In one report, interactive web-based learning modules funded by the National Human Genome Research Institute (NHGRI) were investigated for their effectiveness in supporting medical students to learn ethical, legal, and social implication (ELSI) issues in medical genetics.49 This web-based curriculum was developed following genetics core competency guidelines of several professional organizations (eg, American Society of Human Genetics and American Academy of Family Physicians) and aimed at helping learners develop knowledge and competence in genetic testing and counseling as well as encouraging changes in attitudes toward ELSI issues surrounding genetic testing and counseling.
Contents of these online modules were designed to be approachable by the first-year medical students and contained five topics such as pediatric genetics, newborn screening, prenatal genetic testing, breast and ovarian cancer risk assessment, and inheritance of complex disorders (some of these modules are available at www.larasig.com/geneticsactivity). Each learning module consisted of identical pre- and post- multiple-choice examinations, learning objectives, information presented in a text form, patient interview videos (some modules), and intermittent quizzes. A total of 897 medical students ranging from first year to fourth year participated in this study (the number of students who took each module varied from 163 to 596).
The knowledge gain supported by each module was quantified by comparing the pre- and postcompletion test scores.49 For all five modules, the average test scores showed statistically significant improvements (average scores for five modules combined were 54% correct for pretest and 70% correct for posttest). Changes in the attitude, self-efficacy, and intended behavior related to the ELSI were assessed by self-reported 5-point Likert-scale responses (1= strongly disagree to 5= strongly agree) to the statements relevant to each module. This self-reported assessment was administered after the completion of the module as a form of pre-/postretrospective test. In all five modules, each of these three ELSI categories showed a statistically significant increase.
Similar to the role-playing and SP programs discussed earlier, actions described in these self-reported statements encompass the patient care, knowledge for practice, interpersonal and communication skills, and professionalism competencies defined in the family history and genomic testing EPAs.23 This study shows the promises of interactive online modules in providing support for students to begin gaining practical skills in performing basic genetic counseling. Online modules, therefore, could be used as a cost-effective introductory training module preceding the performance-based training such as role-playing and SP program. In this manner, students’ knowledge and skills acquired through online learning can be reinforced and evaluated by their physical performance. The outcome assessments obtained from students’ physical performance can be then effectively applied to revise and improve the online modules.
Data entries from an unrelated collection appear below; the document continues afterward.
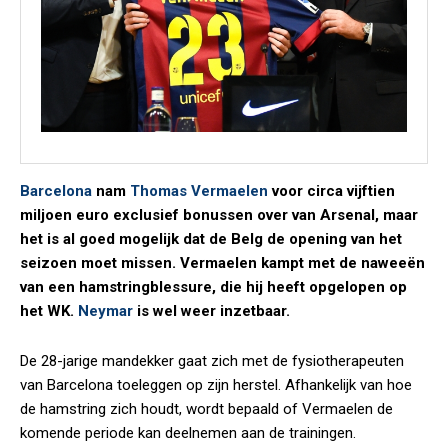
Barcelona
nam
Thomas Vermaelen
voor circa vijftien
miljoen euro exclusief bonussen over van Arsenal, maar
het is al goed mogelijk dat de Belg de opening van het
seizoen moet missen. Vermaelen kampt met de naweeën
van een hamstringblessure, die hij heeft opgelopen op
het WK.
Neymar
is wel weer inzetbaar.
De 28-jarige mandekker gaat zich met de fysiotherapeuten
van Barcelona toeleggen op zijn herstel. Afhankelijk van hoe
de hamstring zich houdt, wordt bepaald of Vermaelen de
komende periode kan deelnemen aan de trainingen.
A more recent report describes the creation of a virtual learning environment by linking a virtual cytogenetic laboratory and a virtual patient case for genetic counseling.50 Medical genetics education curriculum is constantly facing the challenge of keeping up with the rapidly advancing field of genomic medicine. The authors propose that the use of digital simulation technology in a classroom would be a cost-effective way to keep up with the rapid pace of developments in genetic testing technology and its application to clinical practice. The objectives of this study were to assess the effectiveness of the virtual reality learning module to improve 1) understanding of the translation of molecular genetics laboratory analysis to clinical practice; 2) knowledge of medical genetics; 3) intrinsic motivation for learning medical genetics; and 4) self-efficacy for performing medical genetics activities such as genetic counseling.
The learning module was developed by combining a virtual case of a pregnant couple whose fetus had a possible chromosomal abnormality, a virtual laboratory to conduct cytogenetic testing, and virtual genetic counseling of the couple based on the test results.50 A total of 300 first-year undergraduate students were enrolled, 84% of whom had major in medicine. The study did not contain control group students. Identical pre- and postintervention survey questionnaires (5-point Likert scale) were used to assess the students’ motivation in learning medical genetics and self-efficacy in performing counseling. Multiple-choice examinations were administered to assess improvement in students’ knowledge in cytogenetics.50 Since this study did not assess student learning outcomes based on competency, it is hard to evaluate the results in the framework of the EPAs in genomic medicine and competencies. However, the fact that 78% of the enrolled students reported that they felt more confident in counseling a patient after the session indicates that the virtual simulation exercise was effective to provide training in genetic counseling skills that are part of the competencies of the family history and genomic testing EPAs.23 In addition, ~90% of students found conducting cytogenetic examination in the virtual laboratory helped them to better understand medical genetics. In fact, the multiple-choice examination scores for the cytogenetics knowledge showed a significant improvement after the virtual simulation session, showing that the students’ self-assessment accurately reflected a quantifiable gain in ability.50 The authors also noted that the self-motivation and self-efficacy were improved by the session, indicating that the virtual simulation experience would cultivate the attribute for lifelong learning of genomic medicine.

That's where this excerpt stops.